# Work to be completed
Reproduce the records word for word, apart from the images they contain.

[Rendered page images]

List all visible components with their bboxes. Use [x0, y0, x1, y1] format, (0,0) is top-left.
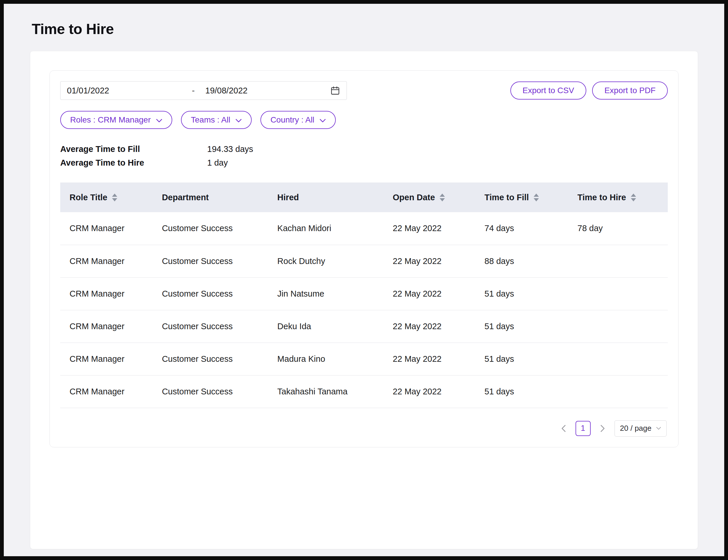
cell-department: Customer Success — [153, 212, 268, 245]
cell-department: Customer Success — [153, 375, 268, 408]
column-label: Department — [162, 193, 209, 202]
chevron-down-icon — [236, 119, 242, 123]
page-size-select[interactable]: 20 / page — [614, 420, 667, 437]
caret-up-icon — [534, 194, 539, 197]
cell-department: Customer Success — [153, 343, 268, 375]
avg-time-to-fill-value: 194.33 days — [207, 142, 253, 156]
table-row: CRM Manager Customer Success Madura Kino… — [60, 343, 668, 375]
caret-up-icon — [440, 194, 445, 197]
chevron-down-icon — [656, 427, 661, 430]
cell-time-to-fill: 88 days — [475, 245, 568, 277]
chevron-right-icon — [600, 425, 605, 432]
country-filter[interactable]: Country : All — [261, 111, 336, 129]
cell-time-to-hire — [568, 343, 668, 375]
cell-time-to-fill: 51 days — [475, 375, 568, 408]
chevron-down-icon — [320, 119, 326, 123]
cell-open-date: 22 May 2022 — [383, 212, 475, 245]
date-from-value[interactable]: 01/01/2022 — [67, 86, 192, 95]
cell-hired: Rock Dutchy — [268, 245, 383, 277]
cell-role-title: CRM Manager — [60, 343, 153, 375]
date-range-input[interactable]: 01/01/2022 - 19/08/2022 — [60, 81, 347, 100]
table-row: CRM Manager Customer Success Deku Ida 22… — [60, 310, 668, 343]
caret-down-icon — [112, 198, 117, 201]
export-pdf-button[interactable]: Export to PDF — [592, 81, 668, 100]
caret-up-icon — [631, 194, 636, 197]
cell-open-date: 22 May 2022 — [383, 343, 475, 375]
next-page-button[interactable] — [598, 421, 607, 436]
cell-role-title: CRM Manager — [60, 375, 153, 408]
roles-filter[interactable]: Roles : CRM Manager — [60, 111, 172, 129]
cell-time-to-hire — [568, 277, 668, 310]
cell-role-title: CRM Manager — [60, 245, 153, 277]
column-label: Open Date — [393, 193, 435, 202]
page-frame: Time to Hire 01/01/2022 - 19/08/2022 — [0, 0, 728, 560]
cell-hired: Kachan Midori — [268, 212, 383, 245]
cell-role-title: CRM Manager — [60, 212, 153, 245]
caret-down-icon — [440, 198, 445, 201]
date-separator: - — [192, 86, 206, 95]
sort-icon — [534, 194, 539, 201]
column-label: Hired — [277, 193, 299, 202]
cell-hired: Takahashi Tanama — [268, 375, 383, 408]
table-row: CRM Manager Customer Success Kachan Mido… — [60, 212, 668, 245]
cell-role-title: CRM Manager — [60, 277, 153, 310]
avg-time-to-hire-row: Average Time to Hire 1 day — [60, 156, 668, 170]
column-header-time-to-fill[interactable]: Time to Fill — [475, 182, 568, 212]
cell-time-to-fill: 51 days — [475, 310, 568, 343]
chevron-left-icon — [561, 425, 566, 432]
column-label: Time to Fill — [484, 193, 529, 202]
avg-time-to-hire-label: Average Time to Hire — [60, 156, 207, 170]
cell-time-to-hire — [568, 245, 668, 277]
cell-open-date: 22 May 2022 — [383, 245, 475, 277]
cell-role-title: CRM Manager — [60, 310, 153, 343]
column-header-hired: Hired — [268, 182, 383, 212]
time-to-hire-table: Role Title Department Hired Ope — [60, 182, 668, 408]
prev-page-button[interactable] — [559, 421, 568, 436]
cell-hired: Deku Ida — [268, 310, 383, 343]
cell-time-to-fill: 74 days — [475, 212, 568, 245]
sort-icon — [112, 194, 117, 201]
caret-up-icon — [112, 194, 117, 197]
caret-down-icon — [631, 198, 636, 201]
column-label: Role Title — [70, 193, 107, 202]
roles-filter-label: Roles : CRM Manager — [70, 115, 151, 125]
column-header-open-date[interactable]: Open Date — [383, 182, 475, 212]
page-1-button[interactable]: 1 — [575, 421, 591, 436]
report-panel: 01/01/2022 - 19/08/2022 Export to CSV — [49, 70, 679, 447]
sort-icon — [440, 194, 445, 201]
page-size-value: 20 / page — [620, 424, 651, 433]
table-row: CRM Manager Customer Success Jin Natsume… — [60, 277, 668, 310]
toolbar: 01/01/2022 - 19/08/2022 Export to CSV — [60, 81, 668, 100]
cell-time-to-hire: 78 day — [568, 212, 668, 245]
cell-hired: Madura Kino — [268, 343, 383, 375]
teams-filter[interactable]: Teams : All — [181, 111, 252, 129]
table-row: CRM Manager Customer Success Rock Dutchy… — [60, 245, 668, 277]
teams-filter-label: Teams : All — [191, 115, 230, 125]
country-filter-label: Country : All — [270, 115, 314, 125]
avg-time-to-hire-value: 1 day — [207, 156, 228, 170]
column-header-role-title[interactable]: Role Title — [60, 182, 153, 212]
chevron-down-icon — [156, 119, 162, 123]
pagination: 1 20 / page — [60, 420, 668, 437]
table-header: Role Title Department Hired Ope — [60, 182, 668, 212]
cell-time-to-fill: 51 days — [475, 277, 568, 310]
avg-time-to-fill-row: Average Time to Fill 194.33 days — [60, 142, 668, 156]
column-label: Time to Hire — [578, 193, 626, 202]
export-actions: Export to CSV Export to PDF — [510, 81, 668, 100]
table-body: CRM Manager Customer Success Kachan Mido… — [60, 212, 668, 408]
calendar-icon[interactable] — [330, 86, 340, 95]
date-to-value[interactable]: 19/08/2022 — [206, 86, 331, 95]
column-header-time-to-hire[interactable]: Time to Hire — [568, 182, 668, 212]
report-card: 01/01/2022 - 19/08/2022 Export to CSV — [30, 51, 698, 549]
cell-time-to-hire — [568, 375, 668, 408]
page-title: Time to Hire — [32, 21, 724, 38]
sort-icon — [631, 194, 636, 201]
cell-department: Customer Success — [153, 277, 268, 310]
filter-bar: Roles : CRM Manager Teams : All Country … — [60, 111, 668, 129]
caret-down-icon — [534, 198, 539, 201]
cell-department: Customer Success — [153, 245, 268, 277]
cell-open-date: 22 May 2022 — [383, 310, 475, 343]
cell-open-date: 22 May 2022 — [383, 375, 475, 408]
export-csv-button[interactable]: Export to CSV — [510, 81, 586, 100]
avg-time-to-fill-label: Average Time to Fill — [60, 142, 207, 156]
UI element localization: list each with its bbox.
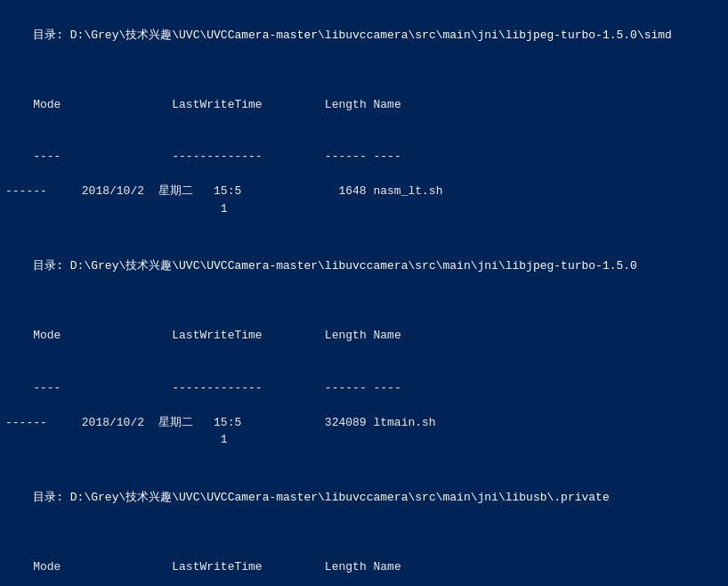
terminal-window: 目录: D:\Grey\技术兴趣\UVC\UVCCamera-master\li…	[0, 0, 728, 586]
separator-1: ---- ------------- ------ ----	[5, 131, 723, 183]
col-headers-2: Mode LastWriteTime Length Name	[5, 310, 723, 362]
table-row: ------ 2018/10/2 星期二 15:5 324089 ltmain.…	[5, 414, 723, 432]
separator-2: ---- ------------- ------ ----	[5, 362, 723, 414]
table-row-continued: 1	[5, 431, 723, 449]
col-headers-3: Mode LastWriteTime Length Name	[5, 541, 723, 586]
table-row-continued: 1	[5, 200, 723, 218]
section-header-1: 目录: D:\Grey\技术兴趣\UVC\UVCCamera-master\li…	[5, 9, 723, 61]
table-row: ------ 2018/10/2 星期二 15:5 1648 nasm_lt.s…	[5, 183, 723, 200]
col-headers-1: Mode LastWriteTime Length Name	[5, 78, 723, 131]
section-header-3: 目录: D:\Grey\技术兴趣\UVC\UVCCamera-master\li…	[5, 471, 723, 524]
section-header-2: 目录: D:\Grey\技术兴趣\UVC\UVCCamera-master\li…	[5, 240, 723, 293]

# Answer to the problem
List all visible components with their bboxes. Use [x0, y0, x1, y1] format, (0,0) is top-left.
cell-department: Customer Success — [153, 212, 268, 245]
cell-department: Customer Success — [153, 375, 268, 408]
column-label: Department — [162, 193, 209, 202]
chevron-down-icon — [236, 119, 242, 123]
page-size-select[interactable]: 20 / page — [614, 420, 667, 437]
caret-up-icon — [534, 194, 539, 197]
cell-department: Customer Success — [153, 343, 268, 375]
avg-time-to-fill-value: 194.33 days — [207, 142, 253, 156]
table-row: CRM Manager Customer Success Madura Kino… — [60, 343, 668, 375]
caret-up-icon — [440, 194, 445, 197]
chevron-down-icon — [656, 427, 661, 430]
cell-time-to-fill: 88 days — [475, 245, 568, 277]
chevron-right-icon — [600, 425, 605, 432]
country-filter[interactable]: Country : All — [261, 111, 336, 129]
cell-time-to-hire — [568, 343, 668, 375]
cell-time-to-fill: 51 days — [475, 375, 568, 408]
chevron-down-icon — [320, 119, 326, 123]
cell-open-date: 22 May 2022 — [383, 212, 475, 245]
date-from-value[interactable]: 01/01/2022 — [67, 86, 192, 95]
cell-hired: Rock Dutchy — [268, 245, 383, 277]
cell-role-title: CRM Manager — [60, 343, 153, 375]
date-range-input[interactable]: 01/01/2022 - 19/08/2022 — [60, 81, 347, 100]
table-row: CRM Manager Customer Success Deku Ida 22… — [60, 310, 668, 343]
caret-down-icon — [112, 198, 117, 201]
export-pdf-button[interactable]: Export to PDF — [592, 81, 668, 100]
caret-up-icon — [631, 194, 636, 197]
cell-open-date: 22 May 2022 — [383, 343, 475, 375]
next-page-button[interactable] — [598, 421, 607, 436]
cell-role-title: CRM Manager — [60, 375, 153, 408]
roles-filter[interactable]: Roles : CRM Manager — [60, 111, 172, 129]
cell-time-to-hire — [568, 277, 668, 310]
cell-role-title: CRM Manager — [60, 245, 153, 277]
column-label: Open Date — [393, 193, 435, 202]
page-frame: Time to Hire 01/01/2022 - 19/08/2022 — [0, 0, 728, 560]
cell-hired: Kachan Midori — [268, 212, 383, 245]
cell-role-title: CRM Manager — [60, 212, 153, 245]
caret-down-icon — [440, 198, 445, 201]
date-separator: - — [192, 86, 206, 95]
sort-icon — [534, 194, 539, 201]
column-label: Hired — [277, 193, 299, 202]
cell-hired: Takahashi Tanama — [268, 375, 383, 408]
table-row: CRM Manager Customer Success Kachan Mido… — [60, 212, 668, 245]
cell-role-title: CRM Manager — [60, 277, 153, 310]
avg-time-to-hire-row: Average Time to Hire 1 day — [60, 156, 668, 170]
column-header-time-to-fill[interactable]: Time to Fill — [475, 182, 568, 212]
cell-time-to-fill: 51 days — [475, 310, 568, 343]
chevron-left-icon — [561, 425, 566, 432]
column-label: Time to Fill — [484, 193, 529, 202]
avg-time-to-hire-label: Average Time to Hire — [60, 156, 207, 170]
cell-time-to-hire — [568, 245, 668, 277]
cell-open-date: 22 May 2022 — [383, 245, 475, 277]
cell-role-title: CRM Manager — [60, 310, 153, 343]
column-header-hired: Hired — [268, 182, 383, 212]
time-to-hire-table: Role Title Department Hired Ope — [60, 182, 668, 408]
prev-page-button[interactable] — [559, 421, 568, 436]
cell-hired: Deku Ida — [268, 310, 383, 343]
cell-time-to-fill: 74 days — [475, 212, 568, 245]
sort-icon — [112, 194, 117, 201]
caret-up-icon — [112, 194, 117, 197]
caret-down-icon — [631, 198, 636, 201]
column-label: Role Title — [70, 193, 107, 202]
roles-filter-label: Roles : CRM Manager — [70, 115, 151, 125]
column-header-open-date[interactable]: Open Date — [383, 182, 475, 212]
page-1-button[interactable]: 1 — [575, 421, 591, 436]
report-panel: 01/01/2022 - 19/08/2022 Export to CSV — [49, 70, 679, 447]
sort-icon — [440, 194, 445, 201]
page-size-value: 20 / page — [620, 424, 651, 433]
table-row: CRM Manager Customer Success Jin Natsume… — [60, 277, 668, 310]
toolbar: 01/01/2022 - 19/08/2022 Export to CSV — [60, 81, 668, 100]
cell-time-to-hire: 78 day — [568, 212, 668, 245]
cell-hired: Madura Kino — [268, 343, 383, 375]
teams-filter[interactable]: Teams : All — [181, 111, 252, 129]
table-row: CRM Manager Customer Success Rock Dutchy… — [60, 245, 668, 277]
teams-filter-label: Teams : All — [191, 115, 230, 125]
country-filter-label: Country : All — [270, 115, 314, 125]
avg-time-to-hire-value: 1 day — [207, 156, 228, 170]
column-header-role-title[interactable]: Role Title — [60, 182, 153, 212]
chevron-down-icon — [156, 119, 162, 123]
pagination: 1 20 / page — [60, 420, 668, 437]
table-header: Role Title Department Hired Ope — [60, 182, 668, 212]
cell-time-to-fill: 51 days — [475, 277, 568, 310]
avg-time-to-fill-row: Average Time to Fill 194.33 days — [60, 142, 668, 156]
column-label: Time to Hire — [578, 193, 626, 202]
export-actions: Export to CSV Export to PDF — [510, 81, 668, 100]
table-body: CRM Manager Customer Success Kachan Mido… — [60, 212, 668, 408]
calendar-icon[interactable] — [330, 86, 340, 95]
date-to-value[interactable]: 19/08/2022 — [206, 86, 331, 95]
column-header-time-to-hire[interactable]: Time to Hire — [568, 182, 668, 212]
report-card: 01/01/2022 - 19/08/2022 Export to CSV — [30, 51, 698, 549]
cell-time-to-hire — [568, 375, 668, 408]
page-title: Time to Hire — [32, 21, 724, 38]
sort-icon — [631, 194, 636, 201]
cell-department: Customer Success — [153, 277, 268, 310]
filter-bar: Roles : CRM Manager Teams : All Country … — [60, 111, 668, 129]
caret-down-icon — [534, 198, 539, 201]
cell-department: Customer Success — [153, 245, 268, 277]
cell-open-date: 22 May 2022 — [383, 310, 475, 343]
cell-open-date: 22 May 2022 — [383, 375, 475, 408]
export-csv-button[interactable]: Export to CSV — [510, 81, 586, 100]
avg-time-to-fill-label: Average Time to Fill — [60, 142, 207, 156]
UI element localization: list each with its bbox.
terminal-window: 目录: D:\Grey\技术兴趣\UVC\UVCCamera-master\li…	[0, 0, 728, 586]
separator-1: ---- ------------- ------ ----	[5, 131, 723, 183]
col-headers-2: Mode LastWriteTime Length Name	[5, 310, 723, 362]
table-row: ------ 2018/10/2 星期二 15:5 324089 ltmain.…	[5, 414, 723, 432]
separator-2: ---- ------------- ------ ----	[5, 362, 723, 414]
table-row-continued: 1	[5, 431, 723, 449]
col-headers-3: Mode LastWriteTime Length Name	[5, 541, 723, 586]
table-row-continued: 1	[5, 200, 723, 218]
section-header-1: 目录: D:\Grey\技术兴趣\UVC\UVCCamera-master\li…	[5, 9, 723, 61]
table-row: ------ 2018/10/2 星期二 15:5 1648 nasm_lt.s…	[5, 183, 723, 200]
col-headers-1: Mode LastWriteTime Length Name	[5, 78, 723, 131]
section-header-3: 目录: D:\Grey\技术兴趣\UVC\UVCCamera-master\li…	[5, 471, 723, 524]
section-header-2: 目录: D:\Grey\技术兴趣\UVC\UVCCamera-master\li…	[5, 240, 723, 293]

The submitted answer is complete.